Required work: All records given below must be printed word for word.

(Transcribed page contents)

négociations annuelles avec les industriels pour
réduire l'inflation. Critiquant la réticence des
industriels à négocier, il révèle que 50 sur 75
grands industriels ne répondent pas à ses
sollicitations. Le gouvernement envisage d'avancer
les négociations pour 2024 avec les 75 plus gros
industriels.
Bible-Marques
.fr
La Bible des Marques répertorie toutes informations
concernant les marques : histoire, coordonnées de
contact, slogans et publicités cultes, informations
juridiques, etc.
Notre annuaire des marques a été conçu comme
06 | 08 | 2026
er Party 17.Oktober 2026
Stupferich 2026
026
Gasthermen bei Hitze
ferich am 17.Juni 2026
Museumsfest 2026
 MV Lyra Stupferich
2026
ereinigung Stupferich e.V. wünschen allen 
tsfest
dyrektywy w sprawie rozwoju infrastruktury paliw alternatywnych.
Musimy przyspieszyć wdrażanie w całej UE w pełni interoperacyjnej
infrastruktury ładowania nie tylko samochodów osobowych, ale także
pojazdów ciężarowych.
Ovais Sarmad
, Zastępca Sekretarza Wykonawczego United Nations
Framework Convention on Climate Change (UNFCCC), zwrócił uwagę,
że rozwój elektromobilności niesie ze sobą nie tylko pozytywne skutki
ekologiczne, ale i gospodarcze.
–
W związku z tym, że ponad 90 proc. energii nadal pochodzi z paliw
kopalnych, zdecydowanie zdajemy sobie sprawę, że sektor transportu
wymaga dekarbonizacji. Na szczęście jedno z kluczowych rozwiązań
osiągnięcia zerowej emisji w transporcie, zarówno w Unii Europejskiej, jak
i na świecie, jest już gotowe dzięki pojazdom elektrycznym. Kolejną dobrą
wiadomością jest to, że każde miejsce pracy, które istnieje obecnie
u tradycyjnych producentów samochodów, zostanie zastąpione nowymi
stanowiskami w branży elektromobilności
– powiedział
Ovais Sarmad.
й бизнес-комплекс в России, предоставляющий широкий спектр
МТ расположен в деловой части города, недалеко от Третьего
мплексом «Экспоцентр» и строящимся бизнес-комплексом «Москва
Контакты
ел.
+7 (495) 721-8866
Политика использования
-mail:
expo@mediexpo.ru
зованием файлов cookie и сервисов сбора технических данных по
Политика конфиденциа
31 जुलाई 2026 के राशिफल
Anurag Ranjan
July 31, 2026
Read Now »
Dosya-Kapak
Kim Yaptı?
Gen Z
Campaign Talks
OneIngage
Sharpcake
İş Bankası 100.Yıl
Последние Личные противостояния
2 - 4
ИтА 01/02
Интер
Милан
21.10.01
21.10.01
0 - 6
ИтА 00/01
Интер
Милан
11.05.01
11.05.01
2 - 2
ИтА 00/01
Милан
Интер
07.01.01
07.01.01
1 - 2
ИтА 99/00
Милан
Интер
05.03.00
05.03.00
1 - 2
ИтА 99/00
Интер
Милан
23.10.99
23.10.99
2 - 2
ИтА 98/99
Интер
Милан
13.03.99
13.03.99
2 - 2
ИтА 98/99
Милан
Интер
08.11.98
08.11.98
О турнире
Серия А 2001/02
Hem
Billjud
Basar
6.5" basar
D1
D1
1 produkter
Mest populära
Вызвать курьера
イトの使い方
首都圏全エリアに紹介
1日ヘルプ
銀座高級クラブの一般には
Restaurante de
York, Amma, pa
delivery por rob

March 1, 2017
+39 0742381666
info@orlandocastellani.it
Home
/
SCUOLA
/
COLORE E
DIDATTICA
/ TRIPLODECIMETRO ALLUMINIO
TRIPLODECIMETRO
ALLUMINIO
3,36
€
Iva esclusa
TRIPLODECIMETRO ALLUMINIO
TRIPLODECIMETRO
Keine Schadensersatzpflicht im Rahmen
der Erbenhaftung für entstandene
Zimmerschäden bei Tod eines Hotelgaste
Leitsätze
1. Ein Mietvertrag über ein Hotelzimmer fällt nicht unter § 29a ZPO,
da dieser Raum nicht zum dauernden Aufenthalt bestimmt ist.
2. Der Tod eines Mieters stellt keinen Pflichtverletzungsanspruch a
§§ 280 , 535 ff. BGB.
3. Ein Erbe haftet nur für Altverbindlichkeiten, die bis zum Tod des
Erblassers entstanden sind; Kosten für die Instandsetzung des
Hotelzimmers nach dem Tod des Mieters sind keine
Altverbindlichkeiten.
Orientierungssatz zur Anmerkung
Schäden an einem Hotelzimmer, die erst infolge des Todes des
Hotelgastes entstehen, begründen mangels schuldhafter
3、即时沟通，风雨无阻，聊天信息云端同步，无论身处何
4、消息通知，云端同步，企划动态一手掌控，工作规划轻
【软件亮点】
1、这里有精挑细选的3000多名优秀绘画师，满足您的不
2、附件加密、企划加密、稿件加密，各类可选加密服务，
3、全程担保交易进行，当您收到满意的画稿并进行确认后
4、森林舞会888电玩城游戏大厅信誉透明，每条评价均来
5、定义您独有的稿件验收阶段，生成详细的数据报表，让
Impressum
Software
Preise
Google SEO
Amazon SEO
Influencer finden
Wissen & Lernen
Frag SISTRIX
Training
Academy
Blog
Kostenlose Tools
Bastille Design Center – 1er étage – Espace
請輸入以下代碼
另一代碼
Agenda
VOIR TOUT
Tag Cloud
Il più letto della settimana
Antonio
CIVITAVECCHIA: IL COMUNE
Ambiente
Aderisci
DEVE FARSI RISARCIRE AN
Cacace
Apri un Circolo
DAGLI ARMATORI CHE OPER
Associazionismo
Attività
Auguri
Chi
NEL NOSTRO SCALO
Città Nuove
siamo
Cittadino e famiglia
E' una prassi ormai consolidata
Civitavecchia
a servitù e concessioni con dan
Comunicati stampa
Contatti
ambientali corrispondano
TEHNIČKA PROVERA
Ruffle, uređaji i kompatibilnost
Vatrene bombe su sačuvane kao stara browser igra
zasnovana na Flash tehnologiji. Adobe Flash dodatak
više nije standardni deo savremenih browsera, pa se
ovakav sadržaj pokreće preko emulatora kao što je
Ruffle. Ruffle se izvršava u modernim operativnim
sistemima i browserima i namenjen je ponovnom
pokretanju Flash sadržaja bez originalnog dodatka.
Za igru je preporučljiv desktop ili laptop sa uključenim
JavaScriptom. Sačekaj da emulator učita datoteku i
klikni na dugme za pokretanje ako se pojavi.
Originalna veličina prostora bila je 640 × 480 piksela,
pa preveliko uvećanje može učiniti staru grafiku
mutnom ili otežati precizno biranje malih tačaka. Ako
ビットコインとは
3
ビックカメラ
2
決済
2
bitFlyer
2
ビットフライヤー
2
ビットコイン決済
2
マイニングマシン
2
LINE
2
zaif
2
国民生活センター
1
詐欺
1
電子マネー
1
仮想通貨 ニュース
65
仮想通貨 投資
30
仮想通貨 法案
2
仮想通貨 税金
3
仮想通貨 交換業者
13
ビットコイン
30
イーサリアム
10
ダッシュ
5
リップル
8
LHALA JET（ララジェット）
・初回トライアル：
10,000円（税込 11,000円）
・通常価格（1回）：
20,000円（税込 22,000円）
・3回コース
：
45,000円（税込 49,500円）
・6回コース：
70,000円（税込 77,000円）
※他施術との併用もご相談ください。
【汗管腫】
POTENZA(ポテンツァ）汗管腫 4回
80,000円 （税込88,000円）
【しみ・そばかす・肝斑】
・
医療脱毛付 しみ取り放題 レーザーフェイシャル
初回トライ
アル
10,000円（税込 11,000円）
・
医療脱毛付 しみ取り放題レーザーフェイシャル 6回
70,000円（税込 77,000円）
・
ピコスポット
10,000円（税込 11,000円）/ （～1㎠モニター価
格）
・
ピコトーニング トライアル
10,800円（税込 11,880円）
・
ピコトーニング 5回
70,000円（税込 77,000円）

Task answer:
négociations annuelles avec les industriels pour
réduire l'inflation. Critiquant la réticence des
industriels à négocier, il révèle que 50 sur 75
grands industriels ne répondent pas à ses
sollicitations. Le gouvernement envisage d'avancer
les négociations pour 2024 avec les 75 plus gros
industriels.
Bible-Marques
.fr
La Bible des Marques répertorie toutes informations
concernant les marques : histoire, coordonnées de
contact, slogans et publicités cultes, informations
juridiques, etc.
Notre annuaire des marques a été conçu comme
06 | 08 | 2026
er Party 17.Oktober 2026
Stupferich 2026
026
Gasthermen bei Hitze
ferich am 17.Juni 2026
Museumsfest 2026
 MV Lyra Stupferich
2026
ereinigung Stupferich e.V. wünschen allen 
tsfest
dyrektywy w sprawie rozwoju infrastruktury paliw alternatywnych.
Musimy przyspieszyć wdrażanie w całej UE w pełni interoperacyjnej
infrastruktury ładowania nie tylko samochodów osobowych, ale także
pojazdów ciężarowych.
Ovais Sarmad
, Zastępca Sekretarza Wykonawczego United Nations
Framework Convention on Climate Change (UNFCCC), zwrócił uwagę,
że rozwój elektromobilności niesie ze sobą nie tylko pozytywne skutki
ekologiczne, ale i gospodarcze.
–
W związku z tym, że ponad 90 proc. energii nadal pochodzi z paliw
kopalnych, zdecydowanie zdajemy sobie sprawę, że sektor transportu
wymaga dekarbonizacji. Na szczęście jedno z kluczowych rozwiązań
osiągnięcia zerowej emisji w transporcie, zarówno w Unii Europejskiej, jak
i na świecie, jest już gotowe dzięki pojazdom elektrycznym. Kolejną dobrą
wiadomością jest to, że każde miejsce pracy, które istnieje obecnie
u tradycyjnych producentów samochodów, zostanie zastąpione nowymi
stanowiskami w branży elektromobilności
– powiedział
Ovais Sarmad.
й бизнес-комплекс в России, предоставляющий широкий спектр
МТ расположен в деловой части города, недалеко от Третьего
мплексом «Экспоцентр» и строящимся бизнес-комплексом «Москва
Контакты
ел.
+7 (495) 721-8866
Политика использования
-mail:
expo@mediexpo.ru
зованием файлов cookie и сервисов сбора технических данных по
Политика конфиденциа
31 जुलाई 2026 के राशिफल
Anurag Ranjan
July 31, 2026
Read Now »
Dosya-Kapak
Kim Yaptı?
Gen Z
Campaign Talks
OneIngage
Sharpcake
İş Bankası 100.Yıl
Последние Личные противостояния
2 - 4
ИтА 01/02
Интер
Милан
21.10.01
21.10.01
0 - 6
ИтА 00/01
Интер
Милан
11.05.01
11.05.01
2 - 2
ИтА 00/01
Милан
Интер
07.01.01
07.01.01
1 - 2
ИтА 99/00
Милан
Интер
05.03.00
05.03.00
1 - 2
ИтА 99/00
Интер
Милан
23.10.99
23.10.99
2 - 2
ИтА 98/99
Интер
Милан
13.03.99
13.03.99
2 - 2
ИтА 98/99
Милан
Интер
08.11.98
08.11.98
О турнире
Серия А 2001/02
Hem
Billjud
Basar
6.5" basar
D1
D1
1 produkter
Mest populära
Вызвать курьера
イトの使い方
首都圏全エリアに紹介
1日ヘルプ
銀座高級クラブの一般には
Restaurante de
York, Amma, pa
delivery por rob

March 1, 2017
+39 0742381666
info@orlandocastellani.it
Home
/
SCUOLA
/
COLORE E
DIDATTICA
/ TRIPLODECIMETRO ALLUMINIO
TRIPLODECIMETRO
ALLUMINIO
3,36
€
Iva esclusa
TRIPLODECIMETRO ALLUMINIO
TRIPLODECIMETRO
Keine Schadensersatzpflicht im Rahmen
der Erbenhaftung für entstandene
Zimmerschäden bei Tod eines Hotelgaste
Leitsätze
1. Ein Mietvertrag über ein Hotelzimmer fällt nicht unter § 29a ZPO,
da dieser Raum nicht zum dauernden Aufenthalt bestimmt ist.
2. Der Tod eines Mieters stellt keinen Pflichtverletzungsanspruch a
§§ 280 , 535 ff. BGB.
3. Ein Erbe haftet nur für Altverbindlichkeiten, die bis zum Tod des
Erblassers entstanden sind; Kosten für die Instandsetzung des
Hotelzimmers nach dem Tod des Mieters sind keine
Altverbindlichkeiten.
Orientierungssatz zur Anmerkung
Schäden an einem Hotelzimmer, die erst infolge des Todes des
Hotelgastes entstehen, begründen mangels schuldhafter
3、即时沟通，风雨无阻，聊天信息云端同步，无论身处何
4、消息通知，云端同步，企划动态一手掌控，工作规划轻
【软件亮点】
1、这里有精挑细选的3000多名优秀绘画师，满足您的不
2、附件加密、企划加密、稿件加密，各类可选加密服务，
3、全程担保交易进行，当您收到满意的画稿并进行确认后
4、森林舞会888电玩城游戏大厅信誉透明，每条评价均来
5、定义您独有的稿件验收阶段，生成详细的数据报表，让
Impressum
Software
Preise
Google SEO
Amazon SEO
Influencer finden
Wissen & Lernen
Frag SISTRIX
Training
Academy
Blog
Kostenlose Tools
Bastille Design Center – 1er étage – Espace
請輸入以下代碼
另一代碼
Agenda
VOIR TOUT
Tag Cloud
Il più letto della settimana
Antonio
CIVITAVECCHIA: IL COMUNE
Ambiente
Aderisci
DEVE FARSI RISARCIRE AN
Cacace
Apri un Circolo
DAGLI ARMATORI CHE OPER
Associazionismo
Attività
Auguri
Chi
NEL NOSTRO SCALO
Città Nuove
siamo
Cittadino e famiglia
E' una prassi ormai consolidata
Civitavecchia
a servitù e concessioni con dan
Comunicati stampa
Contatti
ambientali corrispondano
TEHNIČKA PROVERA
Ruffle, uređaji i kompatibilnost
Vatrene bombe su sačuvane kao stara browser igra
zasnovana na Flash tehnologiji. Adobe Flash dodatak
više nije standardni deo savremenih browsera, pa se
ovakav sadržaj pokreće preko emulatora kao što je
Ruffle. Ruffle se izvršava u modernim operativnim
sistemima i browserima i namenjen je ponovnom
pokretanju Flash sadržaja bez originalnog dodatka.
Za igru je preporučljiv desktop ili laptop sa uključenim
JavaScriptom. Sačekaj da emulator učita datoteku i
klikni na dugme za pokretanje ako se pojavi.
Originalna veličina prostora bila je 640 × 480 piksela,
pa preveliko uvećanje može učiniti staru grafiku
mutnom ili otežati precizno biranje malih tačaka. Ako
ビットコインとは
3
ビックカメラ
2
決済
2
bitFlyer
2
ビットフライヤー
2
ビットコイン決済
2
マイニングマシン
2
LINE
2
zaif
2
国民生活センター
1
詐欺
1
電子マネー
1
仮想通貨 ニュース
65
仮想通貨 投資
30
仮想通貨 法案
2
仮想通貨 税金
3
仮想通貨 交換業者
13
ビットコイン
30
イーサリアム
10
ダッシュ
5
リップル
8
LHALA JET（ララジェット）
・初回トライアル：
10,000円（税込 11,000円）
・通常価格（1回）：
20,000円（税込 22,000円）
・3回コース
：
45,000円（税込 49,500円）
・6回コース：
70,000円（税込 77,000円）
※他施術との併用もご相談ください。
【汗管腫】
POTENZA(ポテンツァ）汗管腫 4回
80,000円 （税込88,000円）
【しみ・そばかす・肝斑】
・
医療脱毛付 しみ取り放題 レーザーフェイシャル
初回トライ
アル
10,000円（税込 11,000円）
・
医療脱毛付 しみ取り放題レーザーフェイシャル 6回
70,000円（税込 77,000円）
・
ピコスポット
10,000円（税込 11,000円）/ （～1㎠モニター価
格）
・
ピコトーニング トライアル
10,800円（税込 11,880円）
・
ピコトーニング 5回
70,000円（税込 77,000円）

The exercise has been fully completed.